When suicide bombers attacked several Christian churches and some of the country’s best hotels on Easter Sunday, the Sri Lankan government swiftly reacted by shutting down social media.
The Sri Lankan regime was concerned about video propaganda from the attacks. It also wanted to close off the messaging functions of Facebook and Twitter, and it pulled the plug on WhatsApp. These social media features have been an important communication tool of terrorists for years. The Sri Lankan decision raised the issue of whether the Internet can be stifled.
There’s been a lot of publicity for the whack-a-mole game that social media companies play with extremists.

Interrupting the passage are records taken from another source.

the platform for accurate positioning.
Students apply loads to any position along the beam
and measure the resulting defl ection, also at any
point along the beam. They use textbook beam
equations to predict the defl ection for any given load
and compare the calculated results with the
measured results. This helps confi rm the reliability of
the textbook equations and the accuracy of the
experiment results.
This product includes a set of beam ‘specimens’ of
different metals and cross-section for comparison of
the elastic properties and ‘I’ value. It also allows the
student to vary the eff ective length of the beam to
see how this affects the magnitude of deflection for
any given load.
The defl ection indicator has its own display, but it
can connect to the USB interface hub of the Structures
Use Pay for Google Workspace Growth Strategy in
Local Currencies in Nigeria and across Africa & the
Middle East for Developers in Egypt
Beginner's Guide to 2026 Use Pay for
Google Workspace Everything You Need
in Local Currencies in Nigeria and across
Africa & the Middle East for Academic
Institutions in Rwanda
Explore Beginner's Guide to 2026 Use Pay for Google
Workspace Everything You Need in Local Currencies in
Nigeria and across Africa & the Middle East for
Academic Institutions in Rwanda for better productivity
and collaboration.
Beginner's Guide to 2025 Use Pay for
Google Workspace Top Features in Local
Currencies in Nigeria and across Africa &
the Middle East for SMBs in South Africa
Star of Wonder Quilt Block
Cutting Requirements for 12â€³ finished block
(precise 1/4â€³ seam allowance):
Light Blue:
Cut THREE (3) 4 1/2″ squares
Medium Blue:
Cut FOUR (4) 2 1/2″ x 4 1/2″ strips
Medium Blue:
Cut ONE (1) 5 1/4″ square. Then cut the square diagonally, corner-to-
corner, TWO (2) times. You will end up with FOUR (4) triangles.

After the mosque attack in Christchurch, YouTube and Facebook tried, with little success, to suppress video of the massacre that was shared by the killer.
Facebook and Twitter have banned many high-profile alt-right mouthpieces, but they’ve also been trying to shut down the propaganda systems of al Qaeda, al Shabbah and what’s left of ISIS. Twitter, the platform best suited for cell phones, is especially popular with extremists in Syria, Libya and Somalia, where copper line Internet has been dismantled. (Here’s a video of me discussing The Killing Game, my book on this subject.)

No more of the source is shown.